James Greenfield was not slow to grasp the point. A simple explanation of the situation from Jefferson Worth with the old contract to back it up would turn the wrath of the people against the Company president. Rising, he said with an oath: "You win, Mr. Worth. I'll have the contract ready for your signature in the morning. Now what will we do with that mob out there?"
"It is your mob, Mr. Greenfield," answered Jefferson Worth.
A few minutes later from the front porch of the Worth cottage, with Texas Joe on his right hand and Pat on his left, Horace P. Blanton announced: "Our committee will report at the opera house in half an hour."
The committee reported that Kingston was saved and the orator of the day made another speech so far eclipsing all his former efforts that the cheering citizens were evenly divided as to whether it was James Greenfield, Jefferson Worth or Horace P. Blanton who saved it.

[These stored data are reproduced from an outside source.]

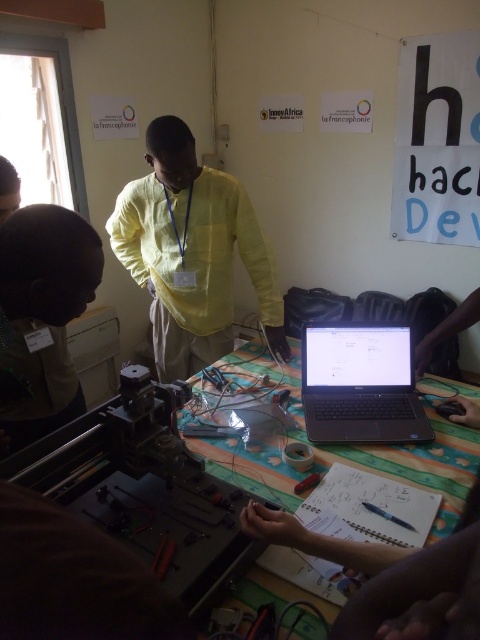 You are a participant in the workshop and need to place both the green fabric table at center and the metallic red screwdriver at center on a shelf. Which object should you place first if you want to maximize the shelf space?

The green fabric table at center is larger than the metallic red screwdriver at center, so you should place the green fabric table at center first to maximize shelf space. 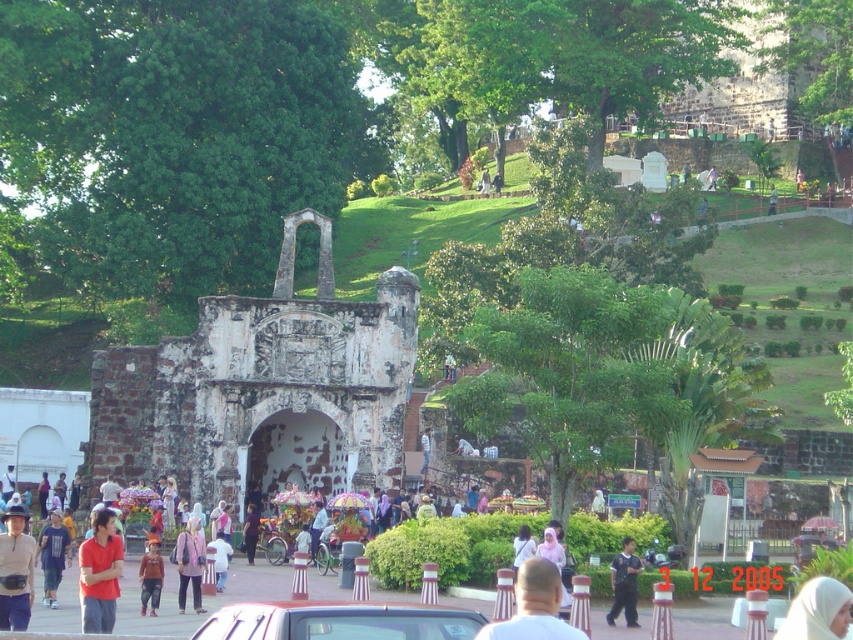 Question: Which of the following is the farthest from the observer?

Choices:
 (A) (611, 604)
 (B) (56, 605)
 (C) (531, 595)

Answer: (A)

Question: Which point is farther to the camera?

Choices:
 (A) matte purple shirt at center
 (B) smooth bald head at center
 (C) matte brown shirt at center
 (D) dark blue shirt at center

Answer: (D)

Question: Can you confirm if white fabric headscarf at center is positioned below light brown fabric headscarf at center?

Choices:
 (A) yes
 (B) no

Answer: (A)

Question: Which object is closer to the camera taking this photo?

Choices:
 (A) matte brown shirt at center
 (B) orange cotton shirt at center

Answer: (A)

Question: Does white fabric headscarf at center appear on the left side of white matte shirt at center?

Choices:
 (A) no
 (B) yes

Answer: (A)

Question: Does matte brown shirt at center appear under white fabric headscarf at center?

Choices:
 (A) yes
 (B) no

Answer: (B) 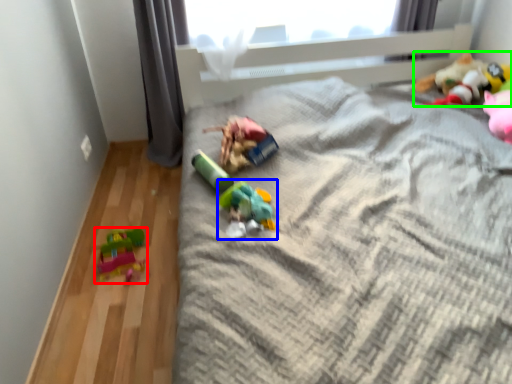 Question: Which object is the closest to the toy (highlighted by a red box)? Choose among these: toy (highlighted by a blue box) or toy (highlighted by a green box).

Choices:
 (A) toy
 (B) toy

Answer: (A) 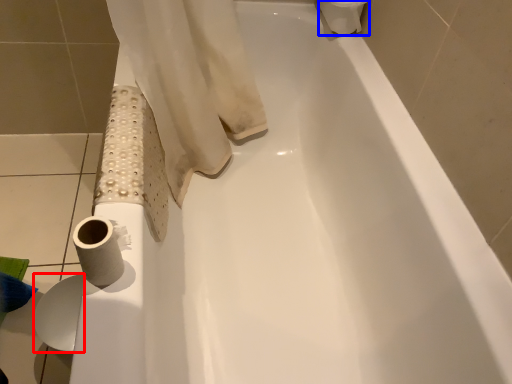 Question: Which of the following is the closest to the observer, toilet paper (highlighted by a red box) or toilet paper (highlighted by a blue box)?

Choices:
 (A) toilet paper
 (B) toilet paper

Answer: (A) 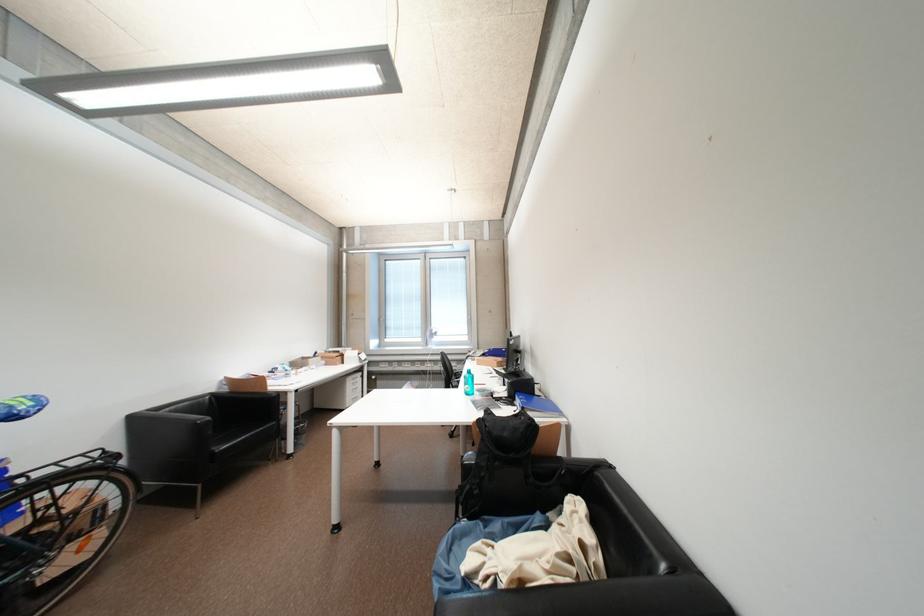 Where would you lift the black backpack handle? Please return your answer as a coordinate pair (x, y).

(497, 458) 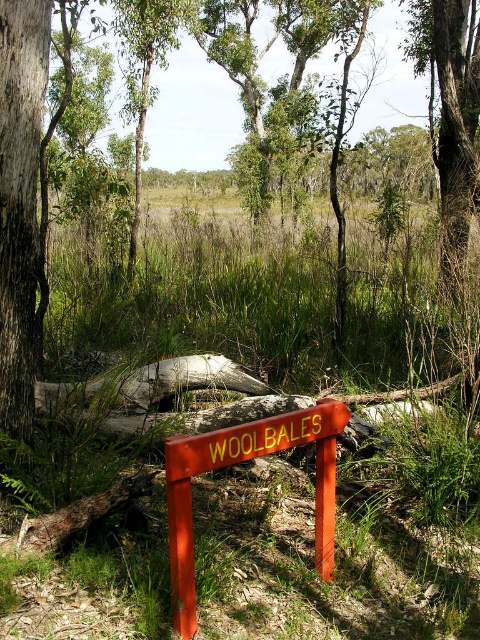 Consider the image. Is green grass at center thinner than orange painted wooden sign at center?

Incorrect, green grass at center's width is not less than orange painted wooden sign at center's.

Is green grass at center bigger than orange painted wooden sign at center?

Yes.

You are a GUI agent. You are given a task and a screenshot of the screen. Output one action in this format:
    pyautogui.click(x=<x>, y=<y>)
    Task: Click on the green grass at center
    The height and width of the screenshot is (640, 480).
    Given the screenshot: What is the action you would take?
    pyautogui.click(x=336, y=552) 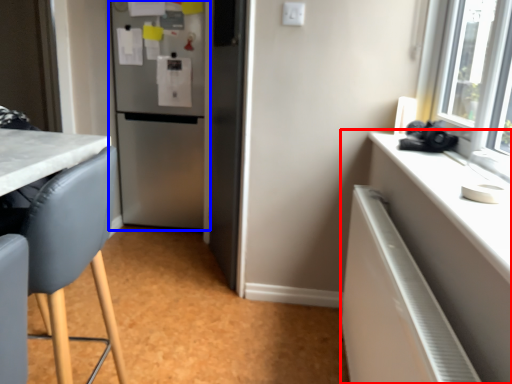 Question: Which object is further to the camera taking this photo, cabinetry (highlighted by a red box) or refrigerator (highlighted by a blue box)?

Choices:
 (A) cabinetry
 (B) refrigerator

Answer: (B) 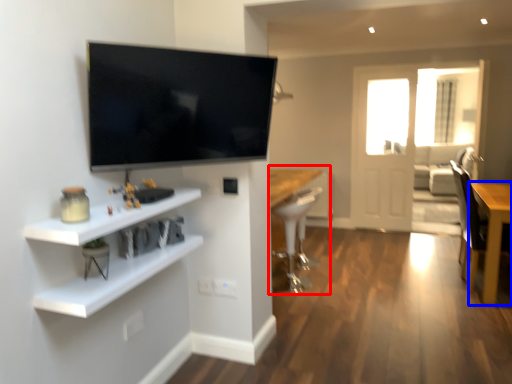 Question: Which point is further to the camera, computer desk (highlighted by a red box) or table (highlighted by a blue box)?

Choices:
 (A) computer desk
 (B) table

Answer: (A) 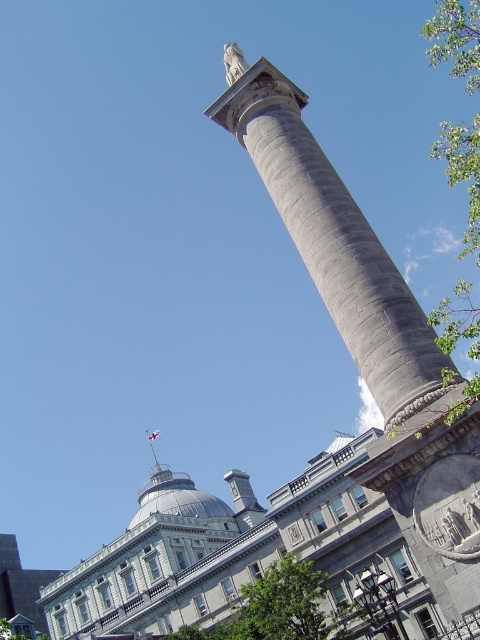 Is gray stone column at center above green leafy tree at lower center?

Indeed, gray stone column at center is positioned over green leafy tree at lower center.

Between gray stone column at center and green leafy tree at lower center, which one has less height?

green leafy tree at lower center

In order to click on gray stone column at center in this screenshot , I will do `click(336, 243)`.

Where is `gray stone column at center`? gray stone column at center is located at coordinates (336, 243).

Is green leafy tree at right thinner than green leafy tree at lower center?

In fact, green leafy tree at right might be wider than green leafy tree at lower center.

The image size is (480, 640). In order to click on green leafy tree at right in this screenshot , I will do `click(456, 38)`.

The image size is (480, 640). I want to click on green leafy tree at right, so click(456, 38).

The height and width of the screenshot is (640, 480). Identify the location of green leafy tree at right. (456, 38).

In the scene shown: Does gray stone column at center appear over green leafy tree at right?

No, gray stone column at center is not above green leafy tree at right.

Between gray stone column at center and green leafy tree at right, which one appears on the left side from the viewer's perspective?

Positioned to the left is gray stone column at center.

Does point (331, 307) come farther from viewer compared to point (468, 83)?

No, it is not.

Locate an element on the screen. The width and height of the screenshot is (480, 640). gray stone column at center is located at coordinates (336, 243). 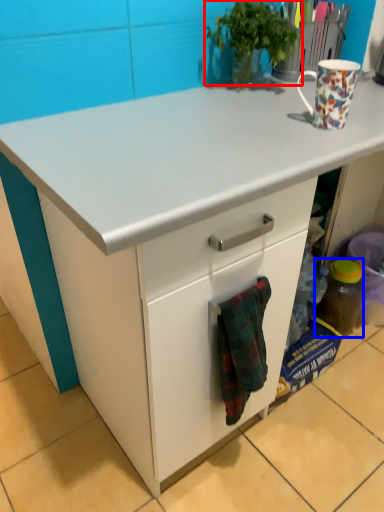 Question: Which object is further to the camera taking this photo, houseplant (highlighted by a red box) or bottle (highlighted by a blue box)?

Choices:
 (A) houseplant
 (B) bottle

Answer: (B) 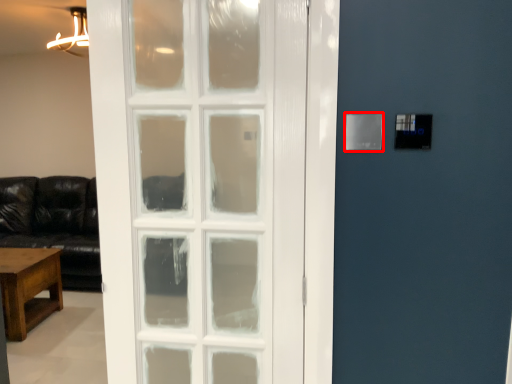 Question: In this image, where is light switch (annotated by the red box) located relative to table?

Choices:
 (A) right
 (B) left

Answer: (A) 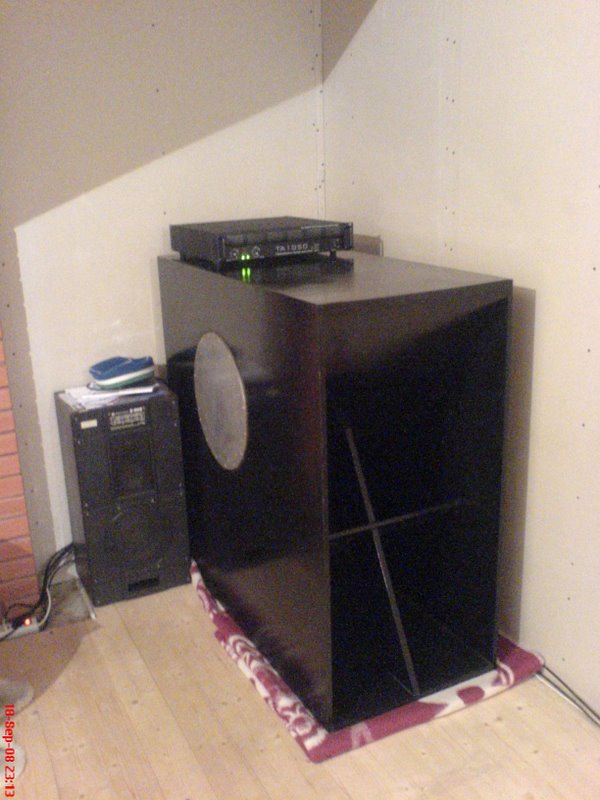 Where is `brick wall`? Image resolution: width=600 pixels, height=800 pixels. brick wall is located at coordinates (16, 517). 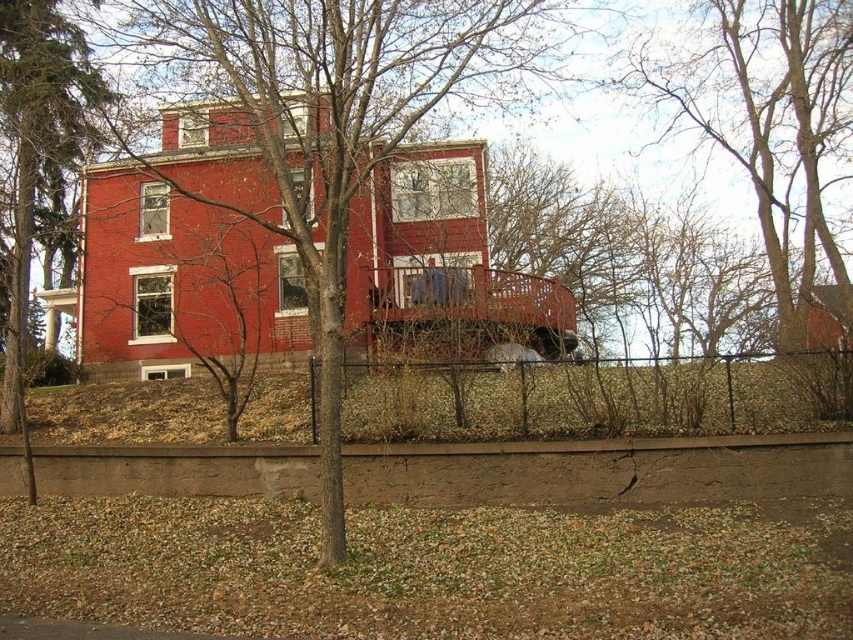 You are standing at the base of the house and notice a point marked at coordinates (x=334, y=122). What is located at that point?

The point at coordinates (x=334, y=122) marks bare branches at center.

You are standing at the base of the house and want to walk towards the bare branches at upper center. Is the black metal fence at lower center in your path?

The black metal fence at lower center is 10.54 meters away from the bare branches at upper center, so it is in your path as you walk towards them.

You are standing in the foreground of the scene, near the gravel area. You want to walk to the front door of the house but need to know if you can reach it without crossing the black metal fence at lower center. Can you reach the front door without crossing the fence?

The black metal fence at lower center is 34.36 feet away from the viewer. Since the front door is part of the house which is situated behind the landscaped area and retaining wall, you would need to walk past the fence to reach it. Therefore, you must cross the black metal fence at lower center to get to the front door. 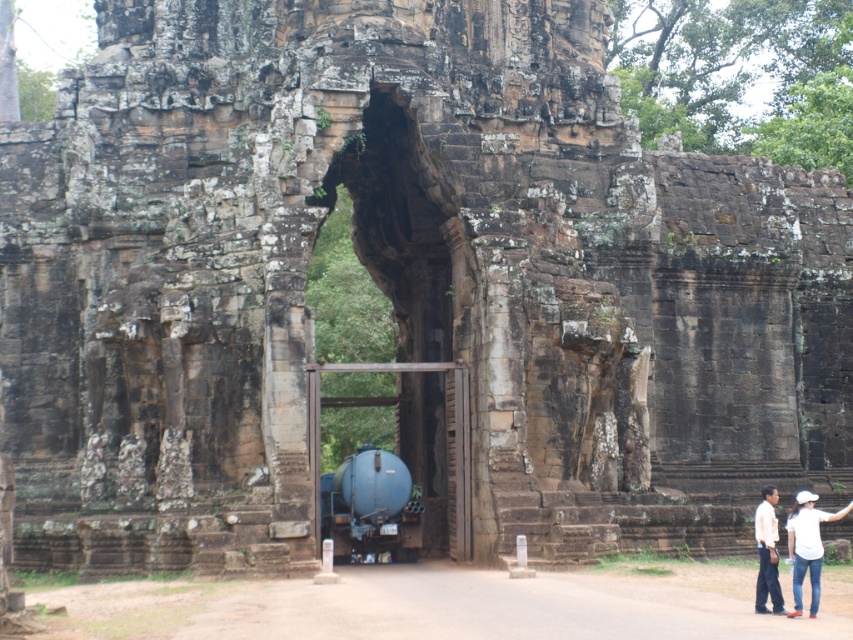 Question: Which object is positioned farthest from the white shirt at lower right?

Choices:
 (A) white cotton shirt at lower right
 (B) blue metallic tank at center

Answer: (B)

Question: Which of the following is the closest to the observer?

Choices:
 (A) white shirt at lower right
 (B) white cotton shirt at lower right

Answer: (B)

Question: Does blue metallic tank at center appear on the left side of white cotton shirt at lower right?

Choices:
 (A) no
 (B) yes

Answer: (B)

Question: Which object is positioned closest to the white cotton shirt at lower right?

Choices:
 (A) white shirt at lower right
 (B) blue metallic tank at center

Answer: (A)

Question: Is blue metallic tank at center to the left of white shirt at lower right from the viewer's perspective?

Choices:
 (A) yes
 (B) no

Answer: (A)

Question: Is white cotton shirt at lower right to the right of white shirt at lower right from the viewer's perspective?

Choices:
 (A) yes
 (B) no

Answer: (A) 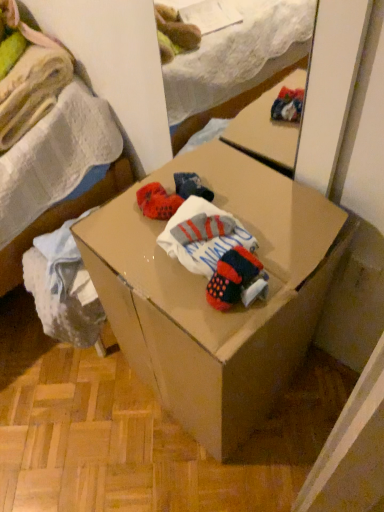 The width and height of the screenshot is (384, 512). What do you see at coordinates (205, 298) in the screenshot?
I see `cardboard box at center` at bounding box center [205, 298].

"Well, boys," remarked one of the men from the South Central District as the little party of horsemen set out for the long ride home, "one thing is sure. Those Kingston fellows have got the railroad, but we still have Jefferson Worth, an' I reckon that Jeff can build us a railroad any old time he gets ready."
"That's right," returned another, "but what in hell do you suppose it was all about? What's Jeff's game anyhow?"
CHAPTER XXIII.
EXACTING ROYAL TRIBUTE.
In spite of the optimistic view of the man who said that Jefferson Worth could build a railroad for Barba and the South Central District whenever he wished, there was no little disappointment expressed in Worth's town when it became known that the Company town was to have the road.
When the grading camps had returned to their former locations and the construction train drew every day nearer Kingston, with the time approaching when regular trains with passengers and freight would ply to and from the Company town, the feeling of discontent in Barba grew. It even came to be generally understood throughout the Basin that the whole movement had been cleverly planned by Jefferson Worth to force The King's Basin Land and Irrigation Company to make a large contribution to the railroad builder's personal fortune. The people sensed something in the whole transaction that they could not clearly grasp, an intangible, mysterious something, as great as it was indefinite. They felt blindly that they were being used without their consent in a game played by these master financiers, and they resented being sacrificed as dumb pawns in a move, the purpose of which they could not know.